Josh Heath might say the same. Three years ago, he was stung by USF’s decision to fire his father Stan as head coach. Heath realized a dream by enrolling at USF to play for his father, only to see it taken away after one season.
Some parts of his career might seem like favor has not blessed him. Josh Pastner is his third coach, following his father and Brian Gregory. He has had two surgeries to repair a body broken down by the game. In four seasons, he never made it to the NCAA Tournament.
However, Heath will play his final game – perhaps of his basketball career – playing for a championship with teammates that he cherishes. He is their starting point guard and his decision making, leadership and implacable cool have been integral elements of the Yellow Jackets’ stunning season.
“I’m just so proud of him,” said Stan Heath, now an assistant coach at Boston College. “My wife and I, we’re just enjoying this moment. It’s been an incredible moment. I can’t thank Josh Pastner enough. He and his staff have done an incredible job with those kids.”
Bound by the game
Basketball has connected Josh Heath and Kellen McCormick to their fathers from the time they were young. That bond will be celebrated Thursday night at Madison Square Garden.
The NIT run has been particularly meaningful for Heath. Because of his father’s position on the Boston College staff, he has been only to a handful of games in the past two seasons. (In Heath’s first season at Tech, his father was out of coaching and working for ESPN and attended several.) But with the Eagles not in the postseason, Stan has been in the stands for all four of his NIT games. He and wife Ramona were to board a train Thursday from Boston to New York’s Penn Station, which sits directly under Madison Square Garden.
Josh said that “I’m really grateful” that it has worked out that way. Stan said that he just tries to be a dad at the games and never talks basketball with Pastner or his staff. (Josh recalls rides homes from games as a child when his father offered pointed critiques of his play while he silently stewed, though that’s hardly territory occupied only by fathers who are also coaches. “He’s just a dad,” Josh said.)
“I’m just going to enjoy the moment,” Stan said. “It’s his season, he’s a part of a really good basketball team, and I’m going to sit back and cheer and support and yell at the officials a little bit.”
McCormick has played in 23 games this season, mostly at the end of blowouts or for short stints. A 3-point specialist, he did save Tech from a catastrophic defeat with four second-half 3-pointers against North Carolina A&T, which beat one Division I team this season, in the game immediately before the Jackets’ upset of North Carolina. It’s conceivable that, had Tech lost that game, it would not have earned an NIT bid. He did get into the semifinal win over Cal State Bakersfield, playing the final 1:29 of the 76-61 win.
Despite the limited role, McCormick has no regrets about his decision to leave Western Michigan to come to Tech for his final season as a graduate transfer.
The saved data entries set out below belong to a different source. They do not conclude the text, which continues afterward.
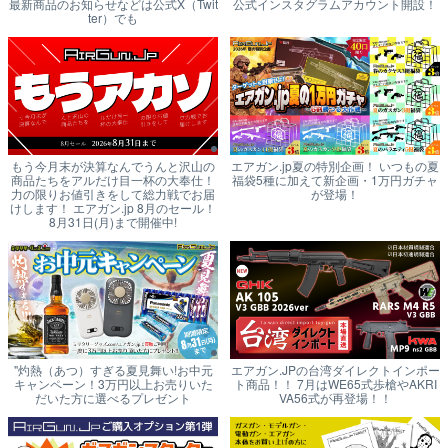
最新商品のお知らせなどは公式X（Twit
公式インスタグラムアカウント開設！
ter）でも
もう今月末が決算なんでうんと沢山の
エアガン.jp夏の特別企画！ いつもの夏
商品たちをアルだけ目一杯の大奉仕！
福袋5種に加えて新企画・1万円ガチャ
力の限りお値引きをして総力戦でお届
が登場！
けします！ エアガン.jp 8月のセール！
8月31日(月)まで開催中!
"灼熱（あつ）すぎる夏見舞い!お中元
エアガン.JPの台湾ダイレクトインポー
キャンペーン！3万円以上お売りいた
ト商品！！ 7月はWE65式歩槍やAKRI
だいた方に選べるプレゼント
VA56式が再登場！！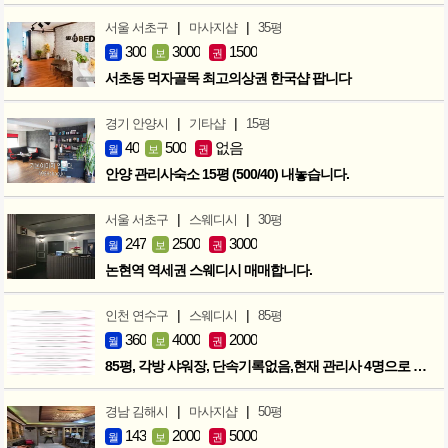
|
|
서울 서초구
마사지샵
35평
300
3000
1500
월
보
권
서초동 먹자골목 최고의상권 한국샵 팝니다
|
|
경기 안양시
기타샵
15평
40
500
없음
월
보
권
안양 관리사숙소 15평 (500/40) 내놓습니다.
|
|
서울 서초구
스웨디시
30평
247
2500
3000
월
보
권
논현역 역세권 스웨디시 매매합니다.
|
|
인천 연수구
스웨디시
85평
360
4000
2000
월
보
권
85평, 각방 샤워장, 단속기록없음,현재 관리사 4명으로 성업중
|
|
경남 김해시
마사지샵
50평
143
2000
5000
월
보
권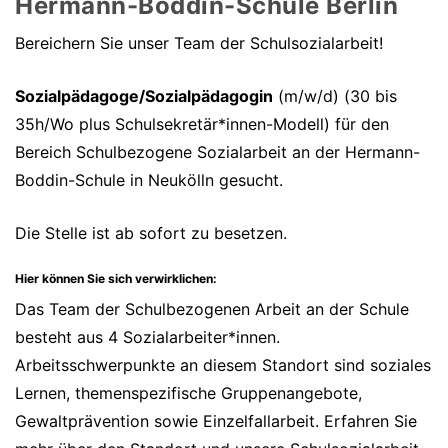
Hermann-Boddin-Schule Berlin
Bereichern Sie unser Team der Schulsozialarbeit!
Sozialpädagoge/Sozialpädagogin
(m/w/d) (30 bis
35h/Wo plus Schulsekretär*innen-Modell) für den
Bereich Schulbezogene Sozialarbeit an der Hermann-
Boddin-Schule in Neukölln gesucht.
Die Stelle ist ab sofort zu besetzen.
Hier können Sie sich verwirklichen:
Das Team der Schulbezogenen Arbeit an der Schule
besteht aus 4 Sozialarbeiter*innen.
Arbeitsschwerpunkte an diesem Standort sind soziales
Lernen, themenspezifische Gruppenangebote,
Gewaltprävention sowie Einzelfallarbeit. Erfahren Sie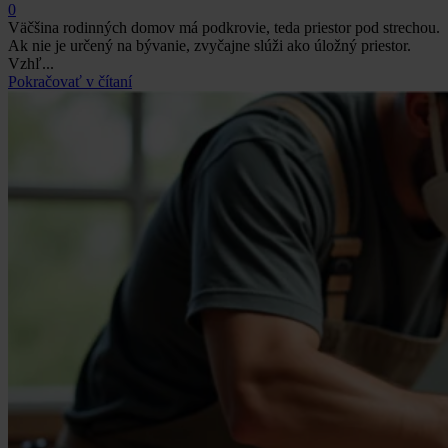
0
Väčšina rodinných domov má podkrovie, teda priestor pod strechou.
Ak nie je určený na bývanie, zvyčajne slúži ako úložný priestor.
Vzhľ...
Pokračovať v čítaní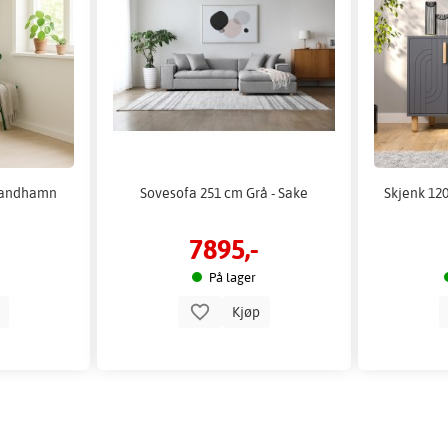
 Sandhamn
Sovesofa 251 cm Grå - Sake
Skjenk 120
7895,-
På lager
p
Kjøp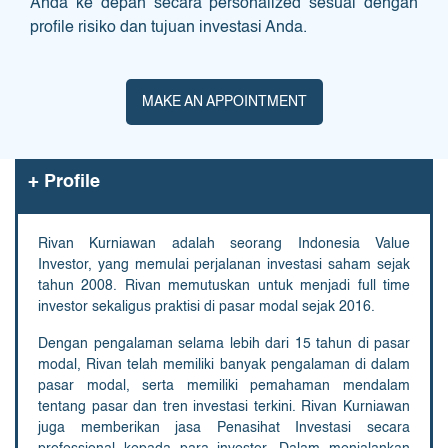
Anda ke depan secara personalized sesuai dengan
profile risiko dan tujuan investasi Anda.
MAKE AN APPOINTMENT
+
Profile
Rivan Kurniawan adalah seorang Indonesia Value
Investor, yang memulai perjalanan investasi saham sejak
tahun 2008. Rivan memutuskan untuk menjadi full time
investor sekaligus praktisi di pasar modal sejak 2016.
Dengan pengalaman selama lebih dari 15 tahun di pasar
modal, Rivan telah memiliki banyak pengalaman di dalam
pasar modal, serta memiliki pemahaman mendalam
tentang pasar dan tren investasi terkini. Rivan Kurniawan
juga memberikan jasa Penasihat Investasi secara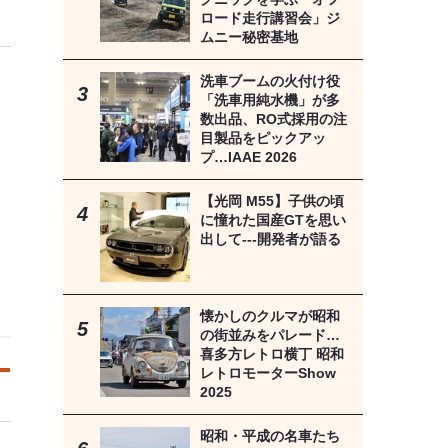
ロード走行講習会」ジ
ムニー秘密基地
洗車ブームの火付け役
「洗車用純水機」が多
数出品、RO式採用の注
目製品をピックアッ
プ…IAAE 2026
【光岡 M55】子供の頃
に憧れた国産GTを思い
出して---開発者が語る
懐かしのクルマが昭和
の街並みをパレード…
喜多方レトロ横丁 昭和
レトロモーターShow
2025
昭和・平成の名車たち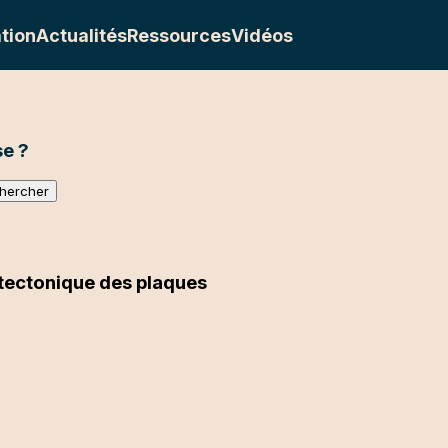
tion
Actualités
Ressources
Vidéos
e ?
 tectonique des plaques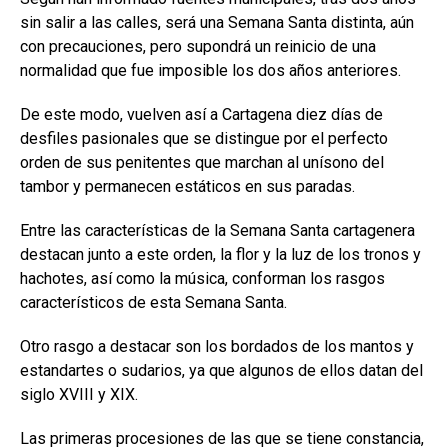
sin salir a las calles, será una Semana Santa distinta, aún
con precauciones, pero supondrá un reinicio de una
normalidad que fue imposible los dos años anteriores.
De este modo, vuelven así a Cartagena diez días de
desfiles pasionales que se distingue por el perfecto
orden de sus penitentes que marchan al unísono del
tambor y permanecen estáticos en sus paradas.
Entre las características de la Semana Santa cartagenera
destacan junto a este orden, la flor y la luz de los tronos y
hachotes, así como la música, conforman los rasgos
característicos de esta Semana Santa.
Otro rasgo a destacar son los bordados de los mantos y
estandartes o sudarios, ya que algunos de ellos datan del
siglo XVIII y XIX.
Las primeras procesiones de las que se tiene constancia,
Quite the opposite.
“I needed something different from what I’d experienced in the past, and to play in the ACC and to play in some of the gyms I’ve been in,” he said, not needing to complete the thought. “The group of guys that I’m with has been unbelievable. Just great guys on the team. It says something, a lot, about the team that we’ve got transfers, we’ve got freshmen, we’ve got guys from an old coaching staff, and the way that everyone has meshed has just been phenomenal. I’ve never seen anything like it.”
Tim McCormick said that his son made the choice seeking to be at a strong academic school in a major city that would prepare him for his future.
“It’s been phenomenal, and I think that he is a unique kid in thinking long term,” Tim McCormick said.
One final game
McCormick is hopeful for a business career, possibly in consulting. Heath wants to follow his father into coaching. He is leaning towards not pursuing a professional career because of the toll the game has taken.
Thursday could be the last time playing, he said “except playing pickup at LA Fitness.”
He won’t be caught up in the thought of putting on a basketball uniform for possibly the last time, though. Heath is an even-keeled pragmatist to his core.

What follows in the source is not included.